Structured page parsing data
____

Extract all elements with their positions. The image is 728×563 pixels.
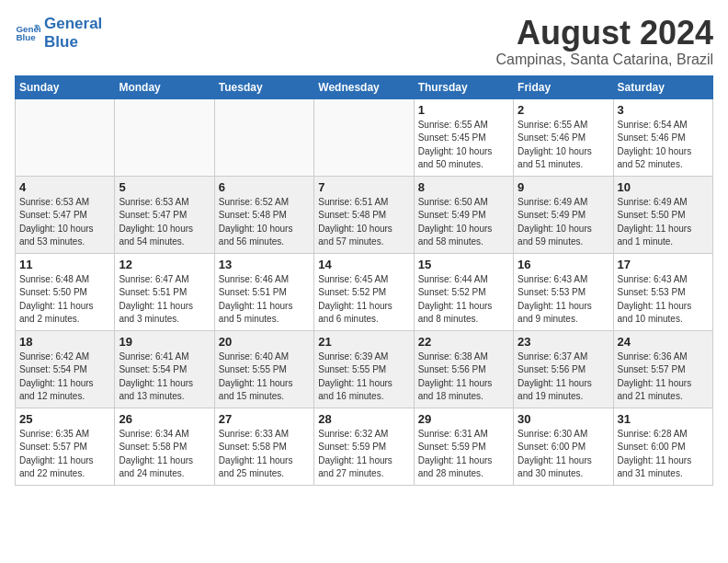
day-number: 24 (618, 335, 709, 349)
day-number: 25 (19, 412, 110, 426)
day-cell: 27Sunrise: 6:33 AM Sunset: 5:58 PM Dayli… (214, 408, 313, 485)
day-number: 5 (119, 180, 210, 194)
day-cell: 4Sunrise: 6:53 AM Sunset: 5:47 PM Daylig… (16, 176, 115, 253)
day-info: Sunrise: 6:44 AM Sunset: 5:52 PM Dayligh… (418, 273, 509, 327)
day-info: Sunrise: 6:41 AM Sunset: 5:54 PM Dayligh… (119, 350, 210, 404)
day-info: Sunrise: 6:32 AM Sunset: 5:59 PM Dayligh… (318, 428, 409, 481)
calendar-table: SundayMondayTuesdayWednesdayThursdayFrid… (15, 75, 713, 486)
empty-cell (16, 98, 115, 176)
day-info: Sunrise: 6:53 AM Sunset: 5:47 PM Dayligh… (119, 196, 210, 249)
day-number: 29 (418, 412, 509, 426)
day-number: 22 (418, 335, 509, 349)
day-cell: 9Sunrise: 6:49 AM Sunset: 5:49 PM Daylig… (514, 176, 613, 253)
day-cell: 18Sunrise: 6:42 AM Sunset: 5:54 PM Dayli… (16, 330, 115, 408)
calendar-subtitle: Campinas, Santa Catarina, Brazil (495, 52, 713, 68)
day-cell: 1Sunrise: 6:55 AM Sunset: 5:45 PM Daylig… (414, 98, 513, 176)
day-number: 1 (418, 103, 509, 117)
day-cell: 26Sunrise: 6:34 AM Sunset: 5:58 PM Dayli… (115, 408, 214, 485)
day-info: Sunrise: 6:38 AM Sunset: 5:56 PM Dayligh… (418, 350, 509, 404)
calendar-week-row: 4Sunrise: 6:53 AM Sunset: 5:47 PM Daylig… (16, 176, 713, 253)
day-info: Sunrise: 6:37 AM Sunset: 5:56 PM Dayligh… (518, 350, 609, 404)
day-cell: 8Sunrise: 6:50 AM Sunset: 5:49 PM Daylig… (414, 176, 513, 253)
day-cell: 30Sunrise: 6:30 AM Sunset: 6:00 PM Dayli… (514, 408, 613, 485)
day-number: 7 (318, 180, 409, 194)
day-info: Sunrise: 6:49 AM Sunset: 5:49 PM Dayligh… (518, 196, 609, 249)
day-info: Sunrise: 6:47 AM Sunset: 5:51 PM Dayligh… (119, 273, 210, 327)
weekday-header-row: SundayMondayTuesdayWednesdayThursdayFrid… (16, 75, 713, 98)
calendar-week-row: 11Sunrise: 6:48 AM Sunset: 5:50 PM Dayli… (16, 253, 713, 330)
day-cell: 14Sunrise: 6:45 AM Sunset: 5:52 PM Dayli… (314, 253, 414, 330)
weekday-header-friday: Friday (514, 75, 613, 98)
day-cell: 21Sunrise: 6:39 AM Sunset: 5:55 PM Dayli… (314, 330, 414, 408)
day-cell: 16Sunrise: 6:43 AM Sunset: 5:53 PM Dayli… (514, 253, 613, 330)
day-cell: 6Sunrise: 6:52 AM Sunset: 5:48 PM Daylig… (214, 176, 313, 253)
day-cell: 13Sunrise: 6:46 AM Sunset: 5:51 PM Dayli… (214, 253, 313, 330)
weekday-header-tuesday: Tuesday (214, 75, 313, 98)
day-info: Sunrise: 6:33 AM Sunset: 5:58 PM Dayligh… (219, 428, 310, 481)
day-number: 13 (219, 258, 310, 271)
calendar-title: August 2024 (495, 15, 713, 52)
day-info: Sunrise: 6:49 AM Sunset: 5:50 PM Dayligh… (618, 196, 709, 249)
logo-icon: General Blue (15, 20, 40, 46)
logo: General Blue General Blue (15, 15, 102, 52)
day-number: 11 (19, 258, 110, 271)
day-cell: 22Sunrise: 6:38 AM Sunset: 5:56 PM Dayli… (414, 330, 513, 408)
day-number: 14 (318, 258, 409, 271)
day-cell: 24Sunrise: 6:36 AM Sunset: 5:57 PM Dayli… (613, 330, 712, 408)
empty-cell (214, 98, 313, 176)
day-number: 20 (219, 335, 310, 349)
day-cell: 10Sunrise: 6:49 AM Sunset: 5:50 PM Dayli… (613, 176, 712, 253)
day-info: Sunrise: 6:30 AM Sunset: 6:00 PM Dayligh… (518, 428, 609, 481)
day-cell: 29Sunrise: 6:31 AM Sunset: 5:59 PM Dayli… (414, 408, 513, 485)
day-cell: 20Sunrise: 6:40 AM Sunset: 5:55 PM Dayli… (214, 330, 313, 408)
day-cell: 23Sunrise: 6:37 AM Sunset: 5:56 PM Dayli… (514, 330, 613, 408)
day-number: 8 (418, 180, 509, 194)
day-number: 27 (219, 412, 310, 426)
day-info: Sunrise: 6:52 AM Sunset: 5:48 PM Dayligh… (219, 196, 310, 249)
title-block: August 2024 Campinas, Santa Catarina, Br… (495, 15, 713, 68)
day-info: Sunrise: 6:28 AM Sunset: 6:00 PM Dayligh… (618, 428, 709, 481)
day-number: 31 (618, 412, 709, 426)
weekday-header-saturday: Saturday (613, 75, 712, 98)
day-number: 10 (618, 180, 709, 194)
weekday-header-thursday: Thursday (414, 75, 513, 98)
day-info: Sunrise: 6:43 AM Sunset: 5:53 PM Dayligh… (618, 273, 709, 327)
day-number: 26 (119, 412, 210, 426)
empty-cell (314, 98, 414, 176)
day-cell: 11Sunrise: 6:48 AM Sunset: 5:50 PM Dayli… (16, 253, 115, 330)
calendar-week-row: 25Sunrise: 6:35 AM Sunset: 5:57 PM Dayli… (16, 408, 713, 485)
day-number: 12 (119, 258, 210, 271)
day-number: 6 (219, 180, 310, 194)
day-info: Sunrise: 6:34 AM Sunset: 5:58 PM Dayligh… (119, 428, 210, 481)
day-cell: 2Sunrise: 6:55 AM Sunset: 5:46 PM Daylig… (514, 98, 613, 176)
logo-text-general: General (44, 15, 102, 33)
day-number: 9 (518, 180, 609, 194)
day-info: Sunrise: 6:45 AM Sunset: 5:52 PM Dayligh… (318, 273, 409, 327)
day-cell: 7Sunrise: 6:51 AM Sunset: 5:48 PM Daylig… (314, 176, 414, 253)
day-cell: 19Sunrise: 6:41 AM Sunset: 5:54 PM Dayli… (115, 330, 214, 408)
day-cell: 15Sunrise: 6:44 AM Sunset: 5:52 PM Dayli… (414, 253, 513, 330)
logo-text-blue: Blue (44, 33, 102, 52)
day-info: Sunrise: 6:46 AM Sunset: 5:51 PM Dayligh… (219, 273, 310, 327)
day-info: Sunrise: 6:31 AM Sunset: 5:59 PM Dayligh… (418, 428, 509, 481)
day-number: 2 (518, 103, 609, 117)
day-cell: 3Sunrise: 6:54 AM Sunset: 5:46 PM Daylig… (613, 98, 712, 176)
day-cell: 17Sunrise: 6:43 AM Sunset: 5:53 PM Dayli… (613, 253, 712, 330)
calendar-week-row: 18Sunrise: 6:42 AM Sunset: 5:54 PM Dayli… (16, 330, 713, 408)
header: General Blue General Blue August 2024 Ca… (15, 15, 713, 68)
day-cell: 5Sunrise: 6:53 AM Sunset: 5:47 PM Daylig… (115, 176, 214, 253)
day-info: Sunrise: 6:55 AM Sunset: 5:45 PM Dayligh… (418, 119, 509, 172)
day-number: 28 (318, 412, 409, 426)
day-number: 21 (318, 335, 409, 349)
weekday-header-sunday: Sunday (16, 75, 115, 98)
day-info: Sunrise: 6:53 AM Sunset: 5:47 PM Dayligh… (19, 196, 110, 249)
day-info: Sunrise: 6:48 AM Sunset: 5:50 PM Dayligh… (19, 273, 110, 327)
day-cell: 25Sunrise: 6:35 AM Sunset: 5:57 PM Dayli… (16, 408, 115, 485)
day-info: Sunrise: 6:51 AM Sunset: 5:48 PM Dayligh… (318, 196, 409, 249)
calendar-week-row: 1Sunrise: 6:55 AM Sunset: 5:45 PM Daylig… (16, 98, 713, 176)
day-number: 16 (518, 258, 609, 271)
day-number: 19 (119, 335, 210, 349)
day-info: Sunrise: 6:39 AM Sunset: 5:55 PM Dayligh… (318, 350, 409, 404)
day-number: 18 (19, 335, 110, 349)
day-number: 23 (518, 335, 609, 349)
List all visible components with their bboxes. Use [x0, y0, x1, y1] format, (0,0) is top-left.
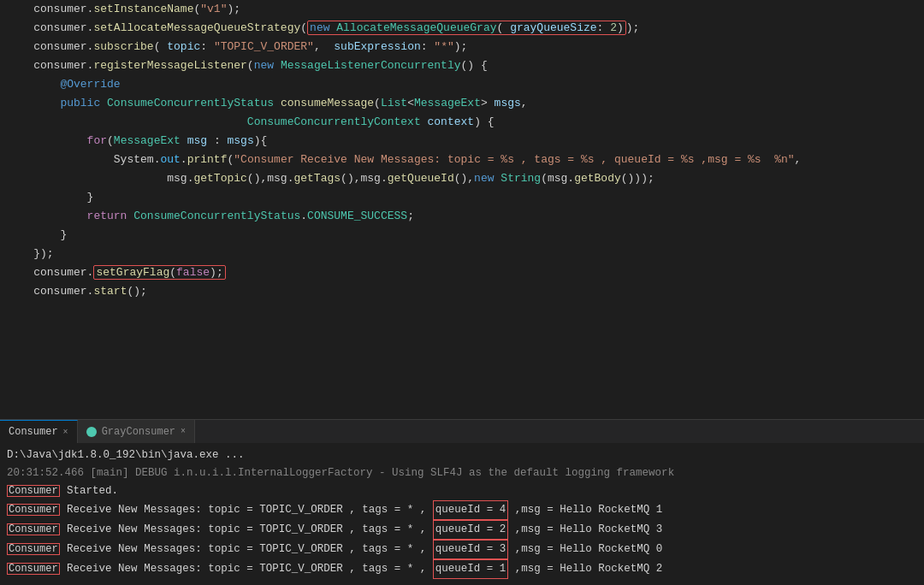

____

▶ [Task details] Looking over the records, find each line with the word "weekday" and copy it.

▶ [Solution for this task]
weekday-header-row: SundayMondayTuesdayWednesdayThursdayFrid… (16, 75, 713, 98)
weekday-header-friday: Friday (514, 75, 613, 98)
weekday-header-tuesday: Tuesday (214, 75, 313, 98)
weekday-header-saturday: Saturday (613, 75, 712, 98)
weekday-header-thursday: Thursday (414, 75, 513, 98)
weekday-header-sunday: Sunday (16, 75, 115, 98)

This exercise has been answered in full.